To be fair to insurers there is guidance –

” produced by airmic in Achieving Best Practice in Claims. This includes

  • Adequately experienced and qualified senior staff to supervise operations
  •  Workload analysis and management of third-party service providers

It may be more of an aspiration that a definitive guide. It does however emphasise that these are matters that require serious consideration.  There is a considerable amount of litigation that could be avoided if resources were put in place at the appropriate level to mitigate damages and deal with cases promptly.

 

STRESS AND THE LITIGATION PROCESS: HOW CAN LAWYERS MAKE MATTERS BETTER?

This looked at an article by Hugh Koch which analysed the source of stress for litigants.  It looked at ways of reducing the stress of litigation for the client.

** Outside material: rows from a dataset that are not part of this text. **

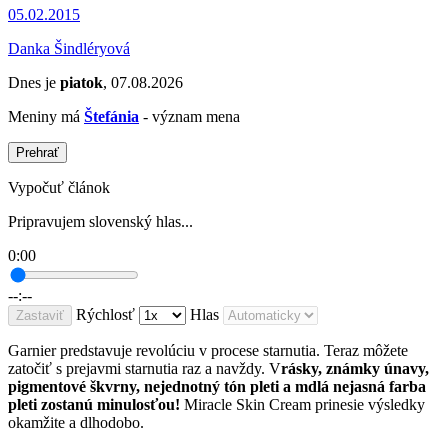
05.02.2015
Danka Šindléryová
Dnes je
piatok
, 07.08.2026
Meniny má
Štefánia
- význam mena
Prehrať
Vypočuť článok
Pripravujem slovenský hlas...
0:00
--:--
Rýchlosť
Hlas
Zastaviť
Garnier predstavuje revolúciu v procese starnutia. Teraz môžete
zatočiť s prejavmi starnutia raz a navždy. V
rásky, známky únavy,
pigmentové škvrny, nejednotný tón pleti a mdlá nejasná farba
pleti zostanú minulosťou!
Miracle Skin Cream prinesie výsledky
okamžite a dlhodobo.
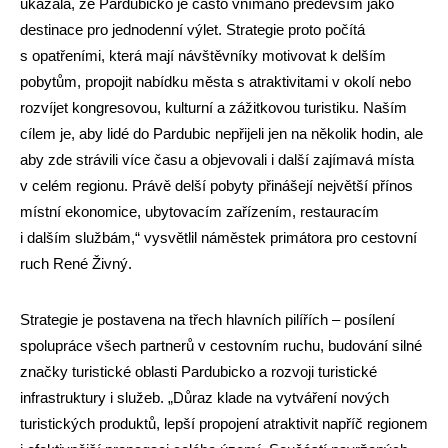
ukázala, že Pardubicko je často vnímáno především jako
destinace pro jednodenní výlet. Strategie proto počítá
s opatřeními, která mají návštěvníky motivovat k delším
pobytům, propojit nabídku města s atraktivitami v okolí nebo
rozvíjet kongresovou, kulturní a zážitkovou turistiku. Naším
cílem je, aby lidé do Pardubic nepřijeli jen na několik hodin, ale
aby zde strávili více času a objevovali i další zajímavá místa
v celém regionu. Právě delší pobyty přinášejí největší přínos
místní ekonomice, ubytovacím zařízením, restauracím
i dalším službám,“ vysvětlil náměstek primátora pro cestovní
ruch René Živný.
Strategie je postavena na třech hlavních pilířích – posílení
spolupráce všech partnerů v cestovním ruchu, budování silné
značky turistické oblasti Pardubicko a rozvoji turistické
infrastruktury i služeb. „Důraz klade na vytváření nových
turistických produktů, lepší propojení atraktivit napříč regionem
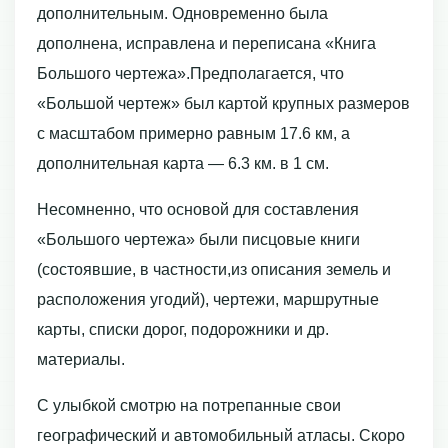
дополнительным. Одновременно была
дополнена, исправлена и переписана «Книга
Большого чертежа».Предполагается, что
«Большой чертеж» был картой крупных размеров
с масштабом примерно равным 17.6 км, а
дополнительная карта — 6.3 км. в 1 см.
Несомненно, что основой для составления
«Большого чертежа» были писцовые книги
(состоявшие, в частности,из описания земель и
расположения угодий), чертежи, маршрутные
карты, списки дорог, подорожники и др.
материалы.
С улыбкой смотрю на потрепанные свои
географический и автомобильный атласы. Скоро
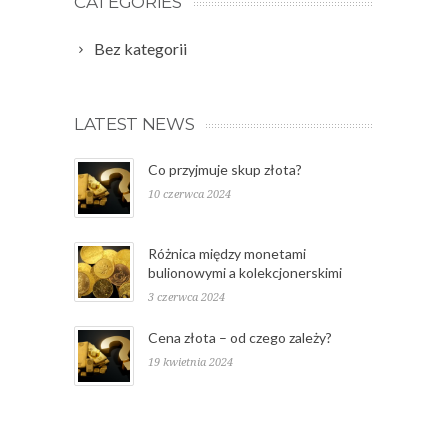
CATEGORIES
Bez kategorii
LATEST NEWS
Co przyjmuje skup złota?
10 czerwca 2024
Różnica między monetami
bulionowymi a kolekcjonerskimi
3 czerwca 2024
Cena złota – od czego zależy?
19 kwietnia 2024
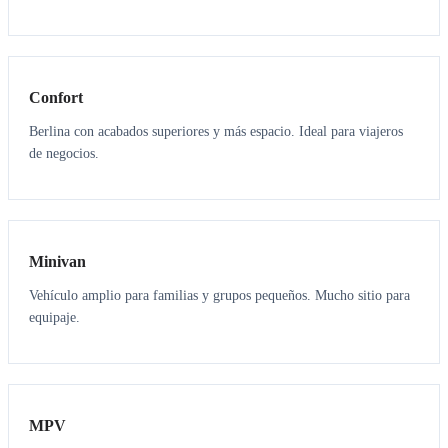
3
3
Confort
Berlina con acabados superiores y más espacio. Ideal para viajeros
de negocios.
6
5
Minivan
Vehículo amplio para familias y grupos pequeños. Mucho sitio para
equipaje.
7
7
MPV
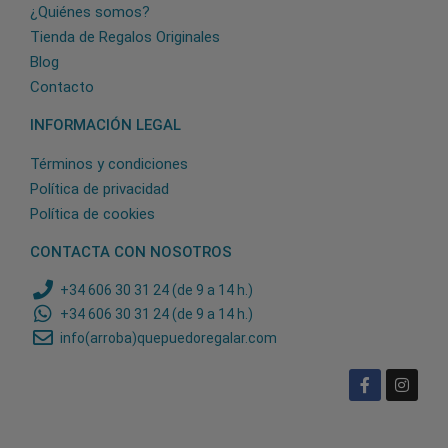
¿Quiénes somos?
Tienda de Regalos Originales
Blog
Contacto
INFORMACIÓN LEGAL
Términos y condiciones
Política de privacidad
Política de cookies
CONTACTA CON NOSOTROS
+34 606 30 31 24 (de 9 a 14 h.)
+34 606 30 31 24 (de 9 a 14 h.)
info(arroba)quepuedoregalar.com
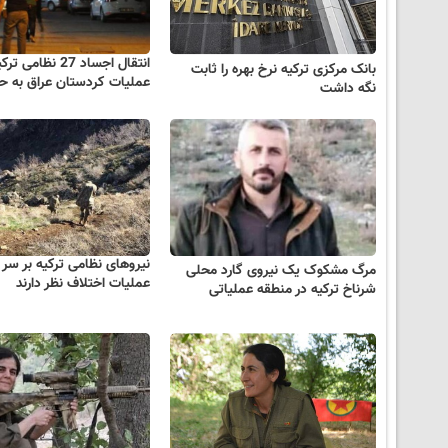
انتقال اجساد 27 نظامی
بانک مرکزی ترکیه نرخ بهره را ثابت
عملیات کردستان عراق به ح
نگه داشت
نیروهای نظامی ترکیه بر سر ا
مرگ مشکوک یک نیروی گارد محلی
عملیات اختلاف نظر دارند
شرناخ ترکیه در منطقه عملیاتی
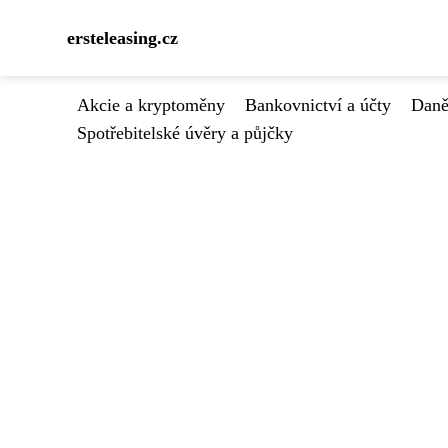
ersteleasing.cz
Akcie a kryptoměny
Bankovnictví a účty
Daně
Spotřebitelské úvěry a půjčky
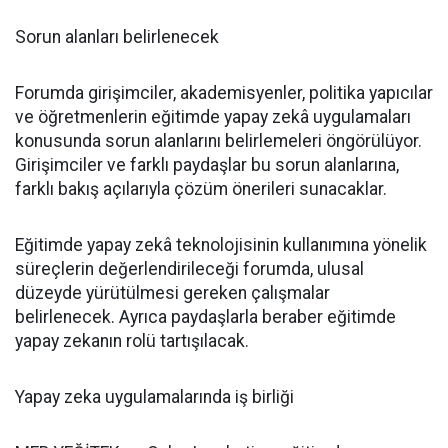
Sorun alanları belirlenecek
Forumda girişimciler, akademisyenler, politika yapıcılar
ve öğretmenlerin eğitimde yapay zekâ uygulamaları
konusunda sorun alanlarını belirlemeleri öngörülüyor.
Girişimciler ve farklı paydaşlar bu sorun alanlarına,
farklı bakış açılarıyla çözüm önerileri sunacaklar.
Eğitimde yapay zekâ teknolojisinin kullanımına yönelik
süreçlerin değerlendirileceği forumda, ulusal
düzeyde yürütülmesi gereken çalışmalar
belirlenecek. Ayrıca paydaşlarla beraber eğitimde
yapay zekanın rolü tartışılacak.
Yapay zeka uygulamalarında iş birliği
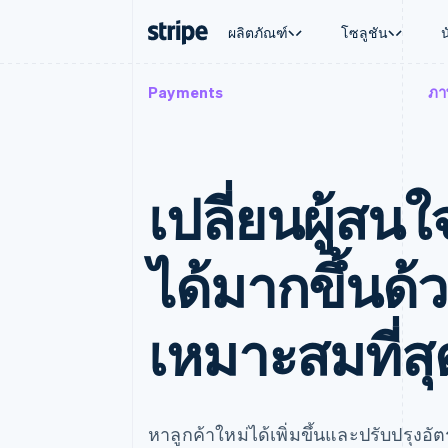
ผลิตภัณฑ์
โซลูชัน
Payments
ภา
ตามขั้น
เอกสารประกอบ
เรียนรู้
ตามกรณี
การสนับส
การชำระเงิน
รายรับ
องค์กร
Stripe Docs
บล็อก
การค้าแบ
รับการส
Payments
Billing
ธุรกิจสตาร์ทอัพ
ข้อมูลอ้างอิงเกี่ยวกับ API
เรื่องราวจากลูกค้า
อีคอมเมิร
แพ็กเกจก
การชำระเงินออนไลน์
รายรับตามแบบแผนล่
ไลบรารีและ SDK
คู่มือ
บริการทา
บริการเ
Payment links
Metronome
เปลี่ยนผู้สนใ
Stripe Apps
การทำงาน
การชำระเงินแบบไม่ต้องเขียน
การเรียกเก็บเงินตาม
ธุรกิจทั่
โค้ด
การชำระเงินตามรอบ
การชำระ
การจัดการการชำระเ
Checkout
มาร์เก็ต
ได้มากขึ้นด้ว
UI การชำระเงินสำเร็จรูป
บิล
การจัดกา
Elements
Invoicing
แพลตฟอ
องค์ประกอบ UI ที่ยืดหยุ่น
ครั้งเดียวหรือตามแบ
SaaS
วิธีการชำระเงิน
หน้า
เหมาะสมที่สุ
เข้าถึงได้มากกว่า 125 รายการ
Tax
Authorization Boost
คิดภาษีการขายและ 
ยกระดับการยอมรับการชำระเงิน
อัตโนมัติ
Link
Revenue Recogniti
การชำระเงินที่รวดเร็วขึ้น
ระบบอัตโนมัติสำหรับ
Stripe Sigma
หาลูกค้าใหม่ได้เพิ่มขึ้นและปรับปรุงอ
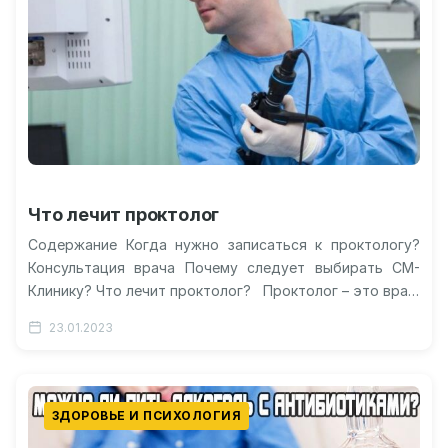
Что лечит проктолог
Содержание Когда нужно записаться к проктологу?
Консультация врача Почему следует выбирать СМ-
Клинику? Что лечит проктолог? Проктолог – это врач,
который занимается патологиями толстой кишки,…
23.01.2023
ЗДОРОВЬЕ И ПСИХОЛОГИЯ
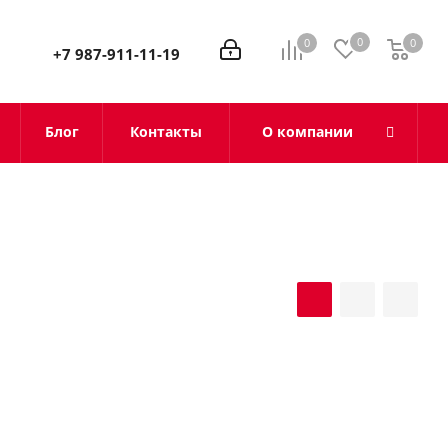
0
0
0
0
+7 987-911-11-19
Блог
Контакты
О компании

Clearly litigation is a stressful process. However surely much more research and consideration is needed into how lawyers can reduce the stress of litigation for the clients.  I have concentrated upon one simple matter, obtaining evidence early.  There is undoubtedly much more than can be done.

 

LOOKING AT LITIGATION FROM THE LITIGANT’S VIEWPOINT 2: THE STRESS OF LITIGATION: GUIDANCE AND LINKS

This looked at practical steps and guidance from the litigant’s viewpoint.  There are links to articles on “litigation stress” and the mental health consequences of civil litigation.